Over the years, having instructed hundreds of doctors to provide reports on my injured clients and having taught over 100 doctors in the basics of being a medico-legal expert, the following 18 points are my top tips (non-exhaustive), for doctors, about how to write a good, competent and compliant medico-legal report.
- If you are new to writing medico-legal reports, it is of paramount importance that you have read Part 35 of the Civil Procedure Rules and the accompanying Practice Direction which is available here. Although it is somewhat of a dry read, all experts, in any field in civil law, must have read Part 35 before submitting any report. Insert all the formalities – such as a statement of truth – specified by Part 35.
- Read the Civil Justice Council’s 2014 advice available here. All experts, regardless of their area of specialism, must have read this guidance before producing a report.
- Although not compulsory reading, it is highly advisable that any new medico-legal experts read the Academy of Medical Royal Colleges report 2019 available here. This report was written in conjunction with the Academy for Healthcare Science, the British Dental Association, the Royal College of Midwives, the Royal College of Nursing and others, with confirmation from the General Dental Council, General Medical Council, and the Nursing and Midwifery Council to name just a few of the regulatory bodies, that the advice is appropriate.
- Check that your instructing solicitor- if you are acting on instructions from the Claimant solicitors – passes the “sniff test” i.e. is the claim before you a genuine claim? It pains me, as a Claimant solicitor, to point this out but it is fair to say that there have been some sharp practices in the personal injury world for some time. I suggest that any medical expert reads the case here in relation to LV Insurance. In this case, due to pressure from a devious solicitor, a medical expert felt compelled to change a prognosis from a one week to an eight-month injury in order to increase the value of the claim. Only when an inexperienced and unqualified paralegal sent the first report to the court – with the one-week injury specified in it – together with the fraudulent second report, did the fraud come to light. The doctor received a suspended jail sentence; the solicitor went to prison. Do not jeopardise your career for anyone.
- Check that you are, in fact, the right type of medical expert for this instruction.
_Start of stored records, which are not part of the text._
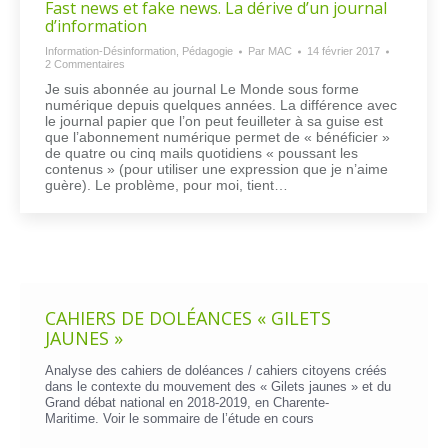
Fast news et fake news. La dérive d’un journal
d’information
Information-Désinformation
,
Pédagogie
Par
MAC
14 février 2017
2 Commentaires
Je suis abonnée au journal Le Monde sous forme
numérique depuis quelques années. La différence avec
le journal papier que l’on peut feuilleter à sa guise est
que l’abonnement numérique permet de « bénéficier »
de quatre ou cinq mails quotidiens « poussant les
contenus » (pour utiliser une expression que je n’aime
guère). Le problème, pour moi, tient…
CAHIERS DE DOLÉANCES « GILETS
JAUNES »
Analyse des cahiers de doléances / cahiers citoyens créés
dans le contexte du mouvement des « Gilets jaunes » et du
Grand débat national en 2018-2019, en Charente-
Maritime. Voir le
sommaire de l’étude en cours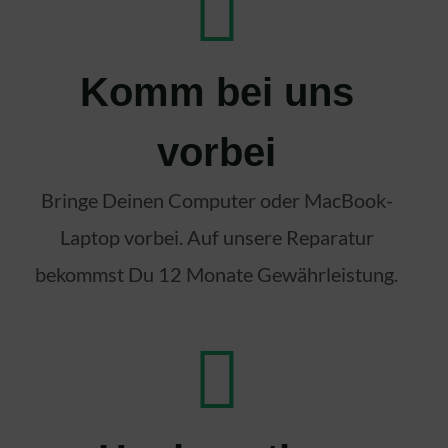
Komm bei uns
vorbei
Bringe Deinen Computer oder MacBook-
Laptop vorbei. Auf unsere Reparatur
bekommst Du 12 Monate Gewährleistung.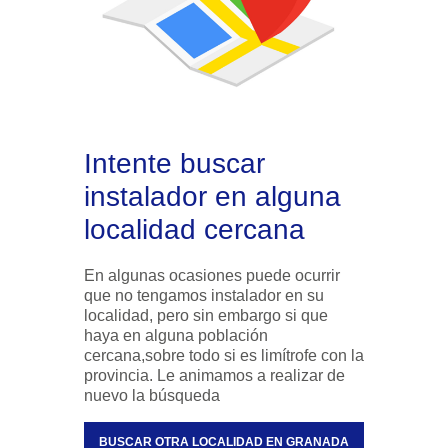
Intente buscar
instalador en alguna
localidad cercana
En algunas ocasiones puede ocurrir
que no tengamos instalador en su
localidad, pero sin embargo si que
haya en alguna población
cercana,sobre todo si es limítrofe con la
provincia. Le animamos a realizar de
nuevo la búsqueda
BUSCAR OTRA LOCALIDAD EN GRANADA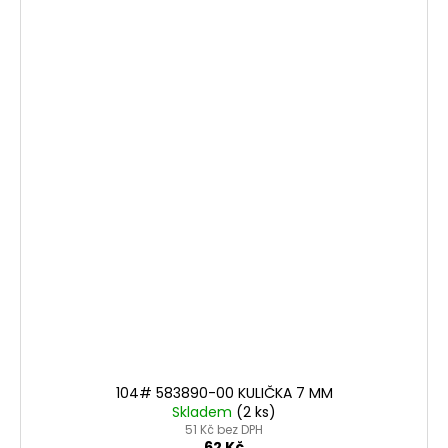
104# 583890-00 KULIČKA 7 MM
Skladem
(2 ks)
51 Kč bez DPH
62 Kč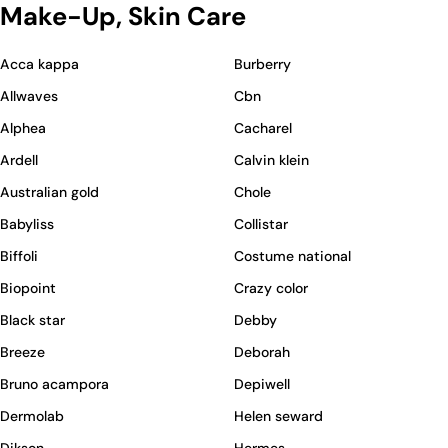
Make-Up, Skin Care
Acca kappa
Burberry
Allwaves
Cbn
Alphea
Cacharel
Ardell
Calvin klein
Australian gold
Chole
Babyliss
Collistar
Biffoli
Costume national
Biopoint
Crazy color
Black star
Debby
Breeze
Deborah
Bruno acampora
Depiwell
Dermolab
Helen seward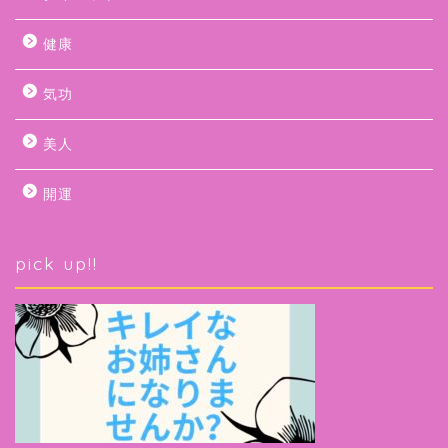
健康
気功
美人
開運
pick up!!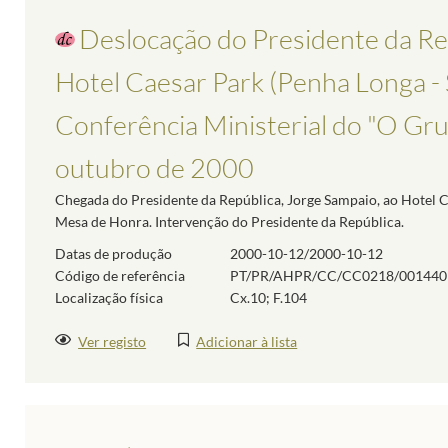
Deslocação do Presidente da Rep
Hotel Caesar Park (Penha Longa - S
Conferência Ministerial do "O Gr
outubro de 2000
Chegada do Presidente da República, Jorge Sampaio, ao Hotel C
Mesa de Honra. Intervenção do Presidente da República.
Datas de produção
2000-10-12/2000-10-12
Código de referência
PT/PR/AHPR/CC/CC0218/001440
Localização física
Cx.10; F.104
Ver registo
Adicionar à lista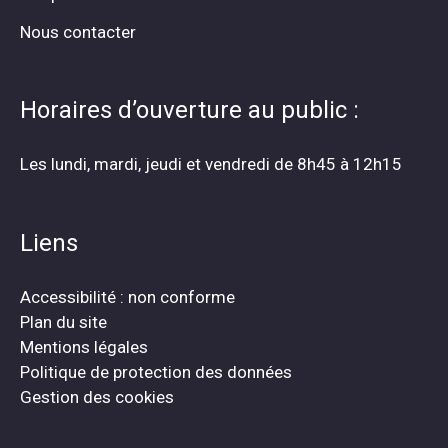
Nous contacter
Horaires d’ouverture au public :
Les lundi, mardi, jeudi et vendredi de 8h45 à 12h15
Liens
Accessibilité : non conforme
Plan du site
Mentions légales
Politique de protection des données
Gestion des cookies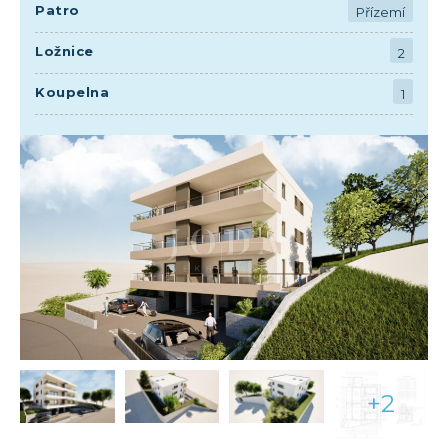
Patro
Přízemí
Ložnice
2
Koupelna
1
+2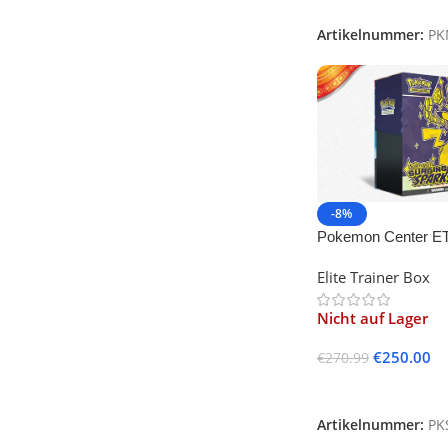
Artikelnummer:
PK
-8%
Pokemon Center ET
Violet-Surging Spar
Elite Trainer Box
Nicht auf Lager
€
250.00
€
270.99
Weiterlesen
Artikelnummer:
PK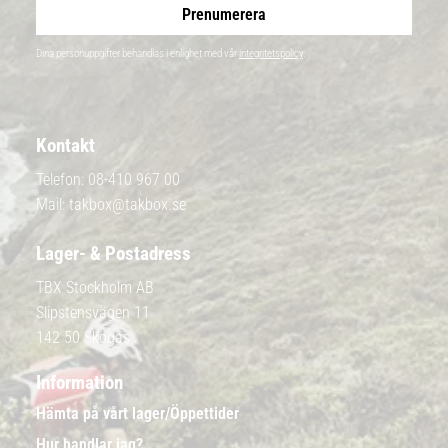
Prenumerera
Dina personuppgifter behandlas i enlighet med vår
integritetspolicy
.
Kontakt
Telefon:
08-410 967 00
Mail:
takbox@takbox.se
Lager- & Postadress
TBX Stockholm AB
Slipstensvägen 11
142 50 Skogås
Information
Hämta på vårt lager/Öppettider
Hur handlar jag?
Always work on the basis that your solicitors may have instructed you erroneously. If you think, even for a minute, that you are the wrong expert, I strongly recommend that you write back to your instructing solicitors immediately. They will thank you for it – I promise you.
- Do not stray into areas in which you have no expertise. If, say, you are a Consultant Orthopaedic Surgeon, then tread very carefully – if at all – in other fields, such as in commenting on the mental state of the Claimant. You can always recommend that the Claimant is examined by a specialist in another area of medicine.
- Ensure that you have appropriate medical records and any scans/discs. In law, the presumption is that for lower value claims, the less likely it is that medical records will be reviewed, however, if you want to see the medical records, ask for them. Conversely, the more serious the injury, the more likelihood is it that you will need the full medical records. Furthermore, if a Claimant has been to multiple hospitals, assume that you have not been provided with full records. It is preferable to produce a report when you have all the medical records.
- Ensure that your report is addressed to the court. Regardless of who is paying you, you are writing your report for the court in order to assist in administration of justice. The key test is this: would you state a particular point in your opinion if the other side was paying you to do it, instead of the current paying party? This is the nub of it. If the answer is that you would still write the same thing, regardless of who is paying you, you should be fine.
- Although in my experience only around 1% of claims go to trial and, furthermore, in my experience only half of those claims which go to trial required the attendance of a medical expert witness, you should always proceed on the basis that the case in front of you will go to trial.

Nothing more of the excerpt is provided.